Tully

Tully Cover

Jason Reitman, USA 2018
Kinostart: 31.05.2018

„Tully“, die nach „Juno“ und „Young Adult“ nunmehr dritte Kollaboration von Oscarpreisträgerin Diablo Cody und Ivans Sohn Jason Reitman, nimmt sich wieder eine feminine Krise vor, diesmal lebensnäher und ernsthafter als die überbordend skurrilen Vorgänger. In der kleinen Ode an die Maternität (und Kindermädchen) laviert Charlize Theron (schon in „Young Adult“<//span> dabei) beachtlich ungeschminkt und mit Mut zum unvorteilhaften Äußeren wie Inneren haarscharf am Rande des Nervenzusammenbruchs.

Als zunächst Hochschwangere Marlo, bald darauf Mutter von drei Kindern, eines davon ein therapiebedürftiger Quälgeist, lässt sie sich zu einer Night Nanny überreden. Diese heißt Tully (Mackenzie Davis, „Blade Runner 2049“) und übernimmt bauchfrei, jung und sexy sanft das Kommando: Ordnung hält Einzug ins häusliche Chaos. Der ständigen Überforderung mit den unerquicklichen Widrigkeiten von Schwangerschaft und Kinderwahnsinn wird eine echte Alternative entgegengesetzt.

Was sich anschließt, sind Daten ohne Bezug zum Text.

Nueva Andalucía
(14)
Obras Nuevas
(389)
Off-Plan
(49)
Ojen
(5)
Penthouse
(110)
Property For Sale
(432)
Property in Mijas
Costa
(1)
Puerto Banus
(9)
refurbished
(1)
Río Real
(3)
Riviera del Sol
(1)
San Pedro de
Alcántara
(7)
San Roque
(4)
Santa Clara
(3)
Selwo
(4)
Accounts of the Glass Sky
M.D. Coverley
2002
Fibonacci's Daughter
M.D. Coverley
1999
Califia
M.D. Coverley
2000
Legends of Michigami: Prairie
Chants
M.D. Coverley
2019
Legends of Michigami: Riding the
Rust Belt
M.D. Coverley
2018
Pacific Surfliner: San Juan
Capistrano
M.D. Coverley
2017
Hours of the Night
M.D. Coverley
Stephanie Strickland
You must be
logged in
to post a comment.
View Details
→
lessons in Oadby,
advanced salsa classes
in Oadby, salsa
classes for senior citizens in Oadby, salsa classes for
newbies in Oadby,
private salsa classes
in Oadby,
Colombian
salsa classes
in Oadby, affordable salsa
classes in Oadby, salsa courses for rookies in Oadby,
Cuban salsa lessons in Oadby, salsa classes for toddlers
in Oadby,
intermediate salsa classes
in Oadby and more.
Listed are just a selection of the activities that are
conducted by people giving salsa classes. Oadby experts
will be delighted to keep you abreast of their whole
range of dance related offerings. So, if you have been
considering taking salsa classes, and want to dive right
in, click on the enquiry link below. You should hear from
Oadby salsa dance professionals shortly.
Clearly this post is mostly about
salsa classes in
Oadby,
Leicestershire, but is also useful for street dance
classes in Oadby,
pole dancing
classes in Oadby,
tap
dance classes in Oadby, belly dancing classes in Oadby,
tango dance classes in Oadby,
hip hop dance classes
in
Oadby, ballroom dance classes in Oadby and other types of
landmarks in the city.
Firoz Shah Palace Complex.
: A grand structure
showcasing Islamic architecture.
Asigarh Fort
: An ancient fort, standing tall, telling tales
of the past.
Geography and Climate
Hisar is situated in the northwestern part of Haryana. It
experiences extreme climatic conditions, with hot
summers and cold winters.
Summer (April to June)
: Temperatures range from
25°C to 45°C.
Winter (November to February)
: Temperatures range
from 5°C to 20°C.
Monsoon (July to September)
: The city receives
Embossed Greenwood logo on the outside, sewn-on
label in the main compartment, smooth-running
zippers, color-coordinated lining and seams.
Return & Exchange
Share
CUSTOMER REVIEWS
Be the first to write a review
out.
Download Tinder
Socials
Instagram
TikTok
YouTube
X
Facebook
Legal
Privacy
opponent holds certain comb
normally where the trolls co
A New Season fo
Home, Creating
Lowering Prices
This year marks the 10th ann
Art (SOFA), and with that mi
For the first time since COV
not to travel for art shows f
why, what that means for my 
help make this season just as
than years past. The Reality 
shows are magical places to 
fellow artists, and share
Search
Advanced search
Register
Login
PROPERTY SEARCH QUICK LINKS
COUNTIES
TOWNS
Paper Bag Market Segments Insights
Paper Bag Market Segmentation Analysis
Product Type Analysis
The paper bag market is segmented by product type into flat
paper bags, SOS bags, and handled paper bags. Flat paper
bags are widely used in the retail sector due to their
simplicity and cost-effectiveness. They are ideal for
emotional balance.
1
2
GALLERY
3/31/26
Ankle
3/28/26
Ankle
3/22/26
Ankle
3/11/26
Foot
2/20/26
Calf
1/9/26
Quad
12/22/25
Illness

Sprengt Hollywoods Spießermoral

In dem vielschichtigen Fortgang, den Reitman reduziert und ohne Eile aufzieht, entwickelt sich eine Frauenfreundschaft. Zu entspannter, Flower-Power-verdächtiger Musik reift ein zeitgeistiges, komisches Drama, das Modernismen gleichsam glossiert, in humorfreien Hipsterpärchen (Marlos Bruder und seine Frau) und anderen Pointen genügend Comedy-Resonanzraum findet. Während Cody liebevoll-spöttisch den stressbetonten Mutter-Alltag mit Säugling besingt, sprengt sie zugleich mit Intimbereichen und Sexualtabus Hollywoods Spießermoral.

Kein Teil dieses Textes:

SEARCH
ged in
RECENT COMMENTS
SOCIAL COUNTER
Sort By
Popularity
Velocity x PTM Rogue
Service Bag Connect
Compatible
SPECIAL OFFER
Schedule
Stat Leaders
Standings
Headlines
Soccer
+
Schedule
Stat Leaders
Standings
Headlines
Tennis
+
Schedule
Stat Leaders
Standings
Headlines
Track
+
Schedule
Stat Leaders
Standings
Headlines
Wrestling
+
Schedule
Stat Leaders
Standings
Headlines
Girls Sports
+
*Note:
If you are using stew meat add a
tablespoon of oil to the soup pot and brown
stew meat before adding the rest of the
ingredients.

Die Nanny gleicht einem aus dem Nichts erschaffenen Heilsengel, eine für den restlichen Tonfall von „Tully“ etwas zu märchenhafte „Mary Poppins“, und Therons Figur hält einen emotional moderat auf Distanz, selbst wenn all ihre Sorgen und das Unrepräsentierbare eines Lebens viel entwaffnend ehrlichen Charme haben mögen. Das Ende, als sich abzeichnet, dass es um eine Begegnung in einem Lebensabschnitt geht, verwandelt alles in ein Coming of Age, in einen wohlgemuten Reifungsprozess.